Voice is a first-class input path. Eyra records locally, uses Silero VAD to detect speech boundaries, transcribes through Local Whisper, routes the resulting text through the same runtime as typed input, and speaks a short response back through Local Whisper.

Voice stack

microphone
  → sounddevice input stream
  → 32 ms Silero VAD frames
  → local WAV buffer
  → Local Whisper socket or wh CLI
  → Eyra runtime
  → Local Whisper TTS
Voice input and speech output are tracked separately.

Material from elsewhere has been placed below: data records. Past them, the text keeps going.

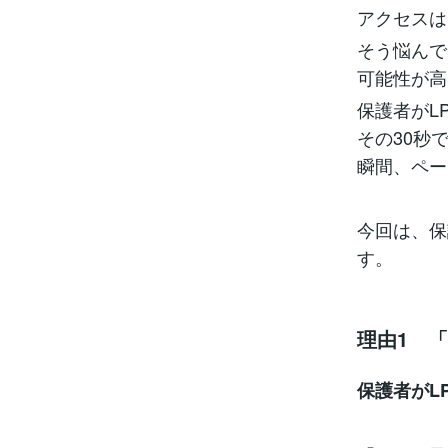
アクセスは
そう悩んで
可能性が高
保護者がL
その30秒
瞬間、ペー
今回は、保
す。
理由1 
保護者がL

If one side fails, Eyra can keep the other side available.

Commands

/voice on
/voice off
/mute
/unmute
/voice-diagnose
/voice-test
/handsfree on
/handsfree off
/voice on rechecks Local Whisper at runtime, so a session can recover after Local Whisper starts without restarting Eyra.

Spoken control

These phrases are handled locally:
PhraseBehavior
stopInterrupt speech output
show statusShow runtime status
what are you doingShow current task state
what changedShow recent operation ledger entries
approve thatApprove one pending action when unambiguous
reject thatReject one pending action when unambiguous
choose number twoSelect a numbered local option
read the optionsRepeat numbered options
start dictationStart local dictation
end dictationEnd and save dictation
cancel dictationDiscard dictation
If more than one approval is pending, Eyra reads the ids and asks you to choose.

Dictation

Start a transient dictation buffer:
Start dictation.
Save dictation to a sandboxed file:
Start dictation to a file named note.txt in my Documents.
End or cancel:
End dictation.
Cancel dictation.
Use Literal ... when you need exact filenames, codes, or punctuation-sensitive text.

Interruption

Eyra can stop TTS immediately through SpeechController.interrupt(). /voice-test runs the manual voice interruption diagnostic. Physical acoustic barge-in is hardware-dependent. Treat code-path tests, synthetic loopback tests, and human microphone challenge tests as separate evidence.

Diagnostics

Run:
/voice-diagnose
The report checks:
  • Input device selection.
  • All-zero microphone audio.
  • VAD speech detection.
  • Local Whisper transcription.
  • Generated WAV transcription.
  • Local socket path.
  • Barge-in behavior when requested.

Configuration

LIVE_LISTENING_ENABLED=true
LIVE_SPEECH_ENABLED=true
SPEECH_COOLDOWN_MS=3000
VOICE_INPUT_DEVICE=
VOICE_SAMPLE_RATE=16000
VOICE_DEBUG_RECORD_SECONDS=3
VOICE_DIAGNOSTIC_SAVE_AUDIO=false
VOICE_SILENCE_MS=1500
VOICE_VAD_THRESHOLD=0.15
Raise VOICE_VAD_THRESHOLD for stricter speech detection. Lower it when the microphone is quiet or speech is not detected.